Jasmine Tea & Health
Generally speaking, jasmine tea is only as healthy as the tea used to make it was before it was flavored. However, there is some added benefit in terms of the relaxing scent of jasmine, which researchers found was akin to the relaxing scent of lavender in terms of lowering heart rate. Additionally, jasmine flavoring may entice people to drink it more often than unflavored tea, and a tea you drink is much healthier for you than a tea that sits in your cupboard! Some people also claim that jasmine acts as an aphrodisiac. (Just when you thought tea was tame!)
Please note that there is some danger associated with drinking large quantities of jasmine tea during pregnancy, and that jasmine tea is best drunk in moderation. Also, while jasmine tea (like many other tea types) is claimed to increase metabolism, it is best to avoid drinking it on an empty stomach, as it is somewhat acidic and can cause stomach discomfort..
Making & Drinking Jasmine Tea
Jasmine tea is usually best steeped with filtered water that is around 190 degrees Fahrenheit (simmering, not boiling).
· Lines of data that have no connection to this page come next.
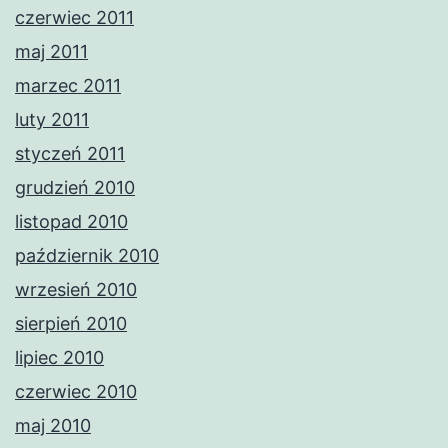
czerwiec 2011
maj 2011
marzec 2011
luty 2011
styczeń 2011
grudzień 2010
listopad 2010
październik 2010
wrzesień 2010
sierpień 2010
lipiec 2010
czerwiec 2010
maj 2010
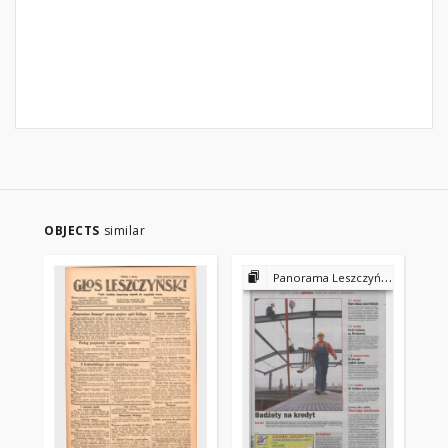
OBJECTS
similar
Panorama Leszczyńska 2002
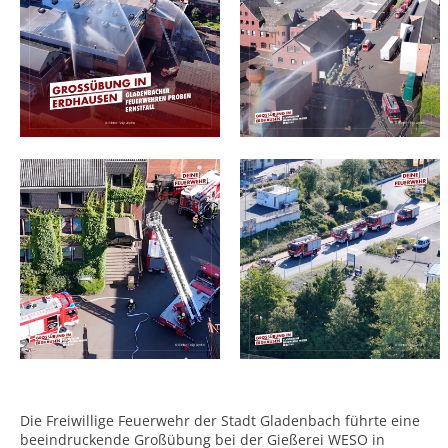
Die Freiwillige Feuerwehr der Stadt Gladenbach führte eine
beeindruckende Großübung bei der Gießerei WESO in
Three minutes is usually plenty. About one teaspoon per cup of loose-leaf jasmine tea is good, but you can use less tea or more water if you are brewing jasmine pearls (which only take a few pearls per cup) or jasmine flowering tea (one "flower" is enough for a large mug or whole pot of tea).
When drinking jasmine tea, be sure to enjoy its soothing aroma and soft aftertaste. If the aftertaste is astringent or cloying, try a different jasmine tea, lower your steeping temperature or shorten your steeping time. A good quality, well steeped jasmine tea should be light and clean, with an aroma and aftertaste like a fine perfume.
Jasmine tea pairs very well with many foods, so feel free to experiment with jasmine tea pairings!